--- Provided information Enclosed Below ---
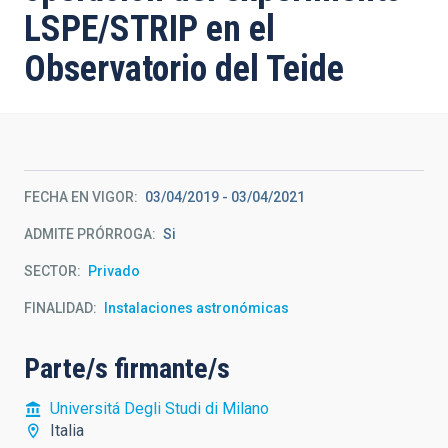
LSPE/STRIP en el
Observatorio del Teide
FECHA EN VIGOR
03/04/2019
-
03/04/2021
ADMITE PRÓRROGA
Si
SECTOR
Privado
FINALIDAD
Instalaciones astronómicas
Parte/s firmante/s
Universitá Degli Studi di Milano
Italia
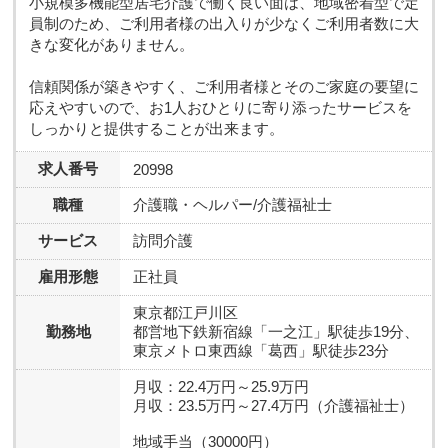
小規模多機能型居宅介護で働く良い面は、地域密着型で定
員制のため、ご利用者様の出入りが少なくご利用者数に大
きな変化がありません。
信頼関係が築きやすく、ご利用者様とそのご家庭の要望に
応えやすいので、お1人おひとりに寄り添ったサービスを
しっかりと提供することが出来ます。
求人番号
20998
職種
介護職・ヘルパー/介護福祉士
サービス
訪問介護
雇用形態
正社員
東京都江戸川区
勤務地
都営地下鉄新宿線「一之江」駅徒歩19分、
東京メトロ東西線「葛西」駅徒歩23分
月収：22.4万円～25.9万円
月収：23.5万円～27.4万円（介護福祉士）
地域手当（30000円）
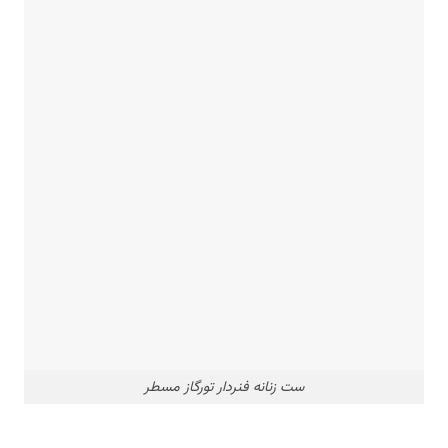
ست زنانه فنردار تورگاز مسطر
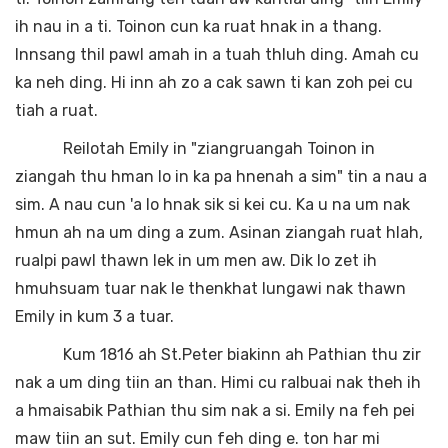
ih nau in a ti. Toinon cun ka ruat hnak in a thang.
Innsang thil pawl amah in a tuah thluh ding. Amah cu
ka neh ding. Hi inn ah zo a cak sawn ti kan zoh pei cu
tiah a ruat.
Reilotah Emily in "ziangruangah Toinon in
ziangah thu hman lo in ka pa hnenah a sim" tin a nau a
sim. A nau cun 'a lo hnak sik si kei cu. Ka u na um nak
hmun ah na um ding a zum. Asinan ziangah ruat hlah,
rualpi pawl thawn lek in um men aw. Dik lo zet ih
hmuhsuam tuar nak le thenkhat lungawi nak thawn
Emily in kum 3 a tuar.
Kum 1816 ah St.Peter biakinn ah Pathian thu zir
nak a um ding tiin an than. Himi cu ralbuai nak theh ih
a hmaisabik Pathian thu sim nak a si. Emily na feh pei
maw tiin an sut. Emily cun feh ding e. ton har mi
--- End of Enclosed Provided information ---
--- Provided information Enclosed Below ---
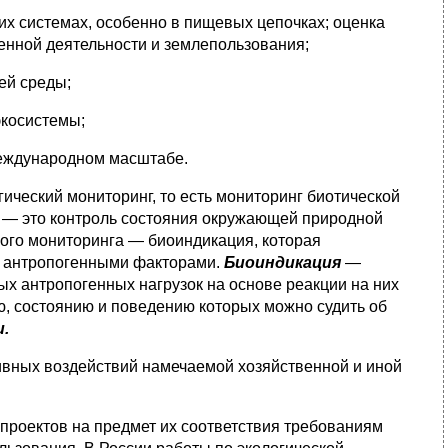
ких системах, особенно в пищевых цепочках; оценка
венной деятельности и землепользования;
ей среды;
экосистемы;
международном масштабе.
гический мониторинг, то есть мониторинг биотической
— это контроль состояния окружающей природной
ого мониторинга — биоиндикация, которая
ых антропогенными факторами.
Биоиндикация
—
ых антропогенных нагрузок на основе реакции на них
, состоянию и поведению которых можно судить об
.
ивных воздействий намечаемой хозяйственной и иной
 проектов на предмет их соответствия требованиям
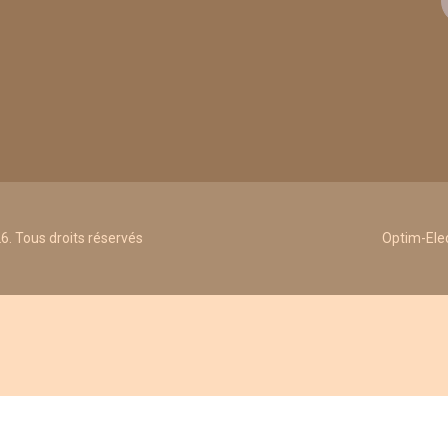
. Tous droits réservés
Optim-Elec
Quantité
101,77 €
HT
--- End of Enclosed Provided information ---
Task instructions
Look above for the line with "LSPE/STRIP en el" and the line with "Kum 1816 ah". Output those two and everything between them exactly, pictures excluded.

Task output
LSPE/STRIP en el
Observatorio del Teide
FECHA EN VIGOR
03/04/2019
-
03/04/2021
ADMITE PRÓRROGA
Si
SECTOR
Privado
FINALIDAD
Instalaciones astronómicas
Parte/s firmante/s
Universitá Degli Studi di Milano
Italia
小規模多機能型居宅介護で働く良い面は、地域密着型で定
員制のため、ご利用者様の出入りが少なくご利用者数に大
きな変化がありません。
信頼関係が築きやすく、ご利用者様とそのご家庭の要望に
応えやすいので、お1人おひとりに寄り添ったサービスを
しっかりと提供することが出来ます。
求人番号
20998
職種
介護職・ヘルパー/介護福祉士
サービス
訪問介護
雇用形態
正社員
東京都江戸川区
勤務地
都営地下鉄新宿線「一之江」駅徒歩19分、
東京メトロ東西線「葛西」駅徒歩23分
月収：22.4万円～25.9万円
月収：23.5万円～27.4万円（介護福祉士）
地域手当（30000円）
ست زنانه فنردار تورگاز مسطر
ih nau in a ti. Toinon cun ka ruat hnak in a thang.
Innsang thil pawl amah in a tuah thluh ding. Amah cu
ka neh ding. Hi inn ah zo a cak sawn ti kan zoh pei cu
tiah a ruat.
Reilotah Emily in "ziangruangah Toinon in
ziangah thu hman lo in ka pa hnenah a sim" tin a nau a
sim. A nau cun 'a lo hnak sik si kei cu. Ka u na um nak
hmun ah na um ding a zum. Asinan ziangah ruat hlah,
rualpi pawl thawn lek in um men aw. Dik lo zet ih
hmuhsuam tuar nak le thenkhat lungawi nak thawn
Emily in kum 3 a tuar.
Kum 1816 ah St.Peter biakinn ah Pathian thu zir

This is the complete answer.